I urge Minister Ludwig to stand in here and say the Commonwealth will not give Tasmania one cent in a forest deal outcome until Aprin Logging, Fibre Plus, Forestry Tasmania, the Department of Economic Development, Tourism and the Arts and the Premier of Tasmania come clean on their dealings and what is going on. I want to know from the minister exactly what he knows about it. Has he been discussing this with the Tasmanian government? What sort of duplicity is it to say you are trying to stop logging at the same time as you are trying to maintain a woodchip mill? There was another buyer for the woodchip mill. They had the money to pay in cash, and yet they were rejected in favour of this deal dependent on a government loan.
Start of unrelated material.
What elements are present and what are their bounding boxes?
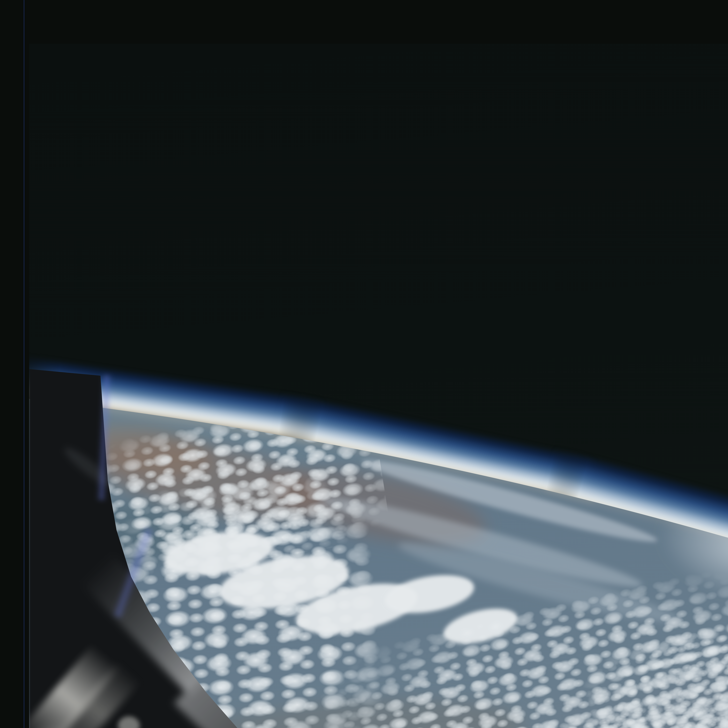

I would further like to know what ASIC is doing about this, because Gunns has an obligation to maximise its return to its shareholders. How can it say to its shareholders it is doing that if it does not take a cash offer for the woodchip mill and, instead, relies on an offer from a company which does not have the money and which needs a government loan? I would like to know what dealings have gone on, because this merely cements the image of Tasmania as being rotten at the core when it comes to logging and when it comes to the relationship of government with the logging industry in Tasmania.